Thursday, February 19, 2009

The Stimulus, The New York Post Murders a Chimp, and Incites Assassination of the President

A now controversial February 18, 2009, New York Post cartoon is in my opinion a provocation to assassinate the President of the United States, or at best looks at such assassination as a trivial and deserved act. The cartoon comes off as a crude, racist, 1800's lynch mob incitement to murder that is puzzling and groping, and not what one expects from a 2009, adult, professional American cartoonist, and his editor whose leanings seem to be equally rabid. The best that can be said about the cartoon is the nation just does not need this kind of mocking stupidity especially right or any time. That part of American history is passe.

The cartoon shows New York city policemen shooting and killing a chimpanzee (a recent, real but very unrelated act) then in text bubble having the policement casually link the dead chimp with the author of the Stimulus. Also, there is a sign on a nearby lamp post reading "beware of dog" which is not where such a sign is found, but for crude symbolic reference to race and the civil rights history of police violence on African-Americans it works.

[NYPost link: http://www.google.com/url?sa=U&start=1&q=http://www.nypost.com/delonas/delonas.htm&ei=5xicSc6SLJj-NMHyyaEF&sig2=gGeKKr1k-HlJQzERpJ926Q&usg=AFQjCNFgNgoYZPOkDjvec-zhxl2wwxvPsA]

Even at best, the cartoon earns a 'malicious' badge because the clear intent is to provoke or justify violence with a kind of seventh grade, adolescent snicker. Even for unsubtle thinking it is easy to connect the images as symbolic of killing the President. But hiding at the core of this tale is an irresponsible, troglodyte editor who is rumored to be a 8th level Hoodoo follower and who wears full body, hair suits and rewards special staff (usually this cartoonist) with the privilege of flogging him in his overheated cubicle ofice and ironing his satin hood.
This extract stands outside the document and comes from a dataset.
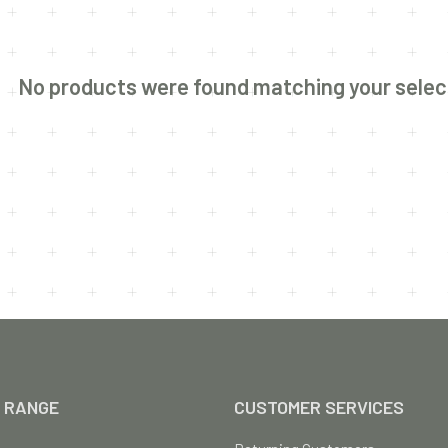
No products were found matching your selec
 RANGE
CUSTOMER SERVICES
The cartoon fails at humor, but succeeds in entering dangerous ground because it equates the President with a murdered chimp and suggests the resolution to the Stimulus debate is assassination. There it is.

The puzzling aspect of the cartoon is that even if one wishes to be generous and give the benefit of doubt to the Post a it is crying to have, the newspaper and its owners come off as ignorant of, or deliberately insensitive to, current national trends and events which are marked by the real efforts of more Americans than ever to move past race baiting. Also, just why would a New York city newspaper want to appear crude, racist, inciting, juvenile, even perhaps criminal. Hmmm, sounds like the New York Post.

Almost immediately, the cartoon appears a deliberate mis-linkage, crudely disguised as humor, intended to convey a message that the champion of the Stimulus, the President who is the central communicator of the Stimulus (and the chimp by racial stereotype), could or should suffer terminal violence...hint, hint?? The 'hinting' is as clear as day, it is the chief device relied on by the cartoonist in his trade craft, and it is a cowardly tactic since the cartoonist and the editor hide behind the white sheet hoods of invoked humor and editorial freedom. To claim the Post was not aware of the symbolism of the cartoon seems to be just another deliberate, irresponsible diversion. Worse,the attempt by the Post to beg off as being a victim of misreading, just comes off as another malicious snicker.

This being a nation of constitutional freedoms those principles are worthy of respect to repect, especially freedom of speech. And that is the rub. The cartoon is an intentional hate expression, of race, disguised under a thin sheet of ignorant and unsubtle political disagreement. The Post should give an apology to at least give the impression it values what is left of its dignity.